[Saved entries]
------------------------------------

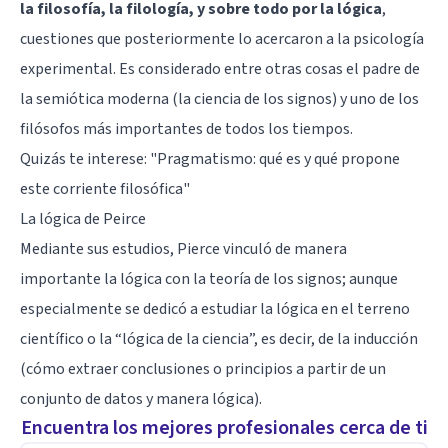
la filosofía, la filología, y sobre todo por la lógica
,
cuestiones que posteriormente lo acercaron a la psicología
experimental. Es considerado entre otras cosas el padre de
la semiótica moderna (la ciencia de los signos) y uno de los
filósofos más importantes de todos los tiempos.
Quizás te interese: "
Pragmatismo: qué es y qué propone
este corriente filosófica
"
La lógica de Peirce
Mediante sus estudios, Pierce vinculó de manera
importante la lógica con la teoría de los signos; aunque
especialmente se dedicó a estudiar la lógica en el terreno
científico o la “lógica de la ciencia”, es decir, de la inducción
(cómo extraer conclusiones o principios a partir de un
conjunto de datos y manera lógica).
Encuentra los mejores profesionales cerca de ti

------------------------------------

Exercise —
After locating the line containing "filósofos más importantes", write out that line and all remaining lines of the records exactly, with nothing added.

Response to this exercise —
filósofos más importantes de todos los tiempos.
Quizás te interese: "
Pragmatismo: qué es y qué propone
este corriente filosófica
"
La lógica de Peirce
Mediante sus estudios, Pierce vinculó de manera
importante la lógica con la teoría de los signos; aunque
especialmente se dedicó a estudiar la lógica en el terreno
científico o la “lógica de la ciencia”, es decir, de la inducción
(cómo extraer conclusiones o principios a partir de un
conjunto de datos y manera lógica).
Encuentra los mejores profesionales cerca de ti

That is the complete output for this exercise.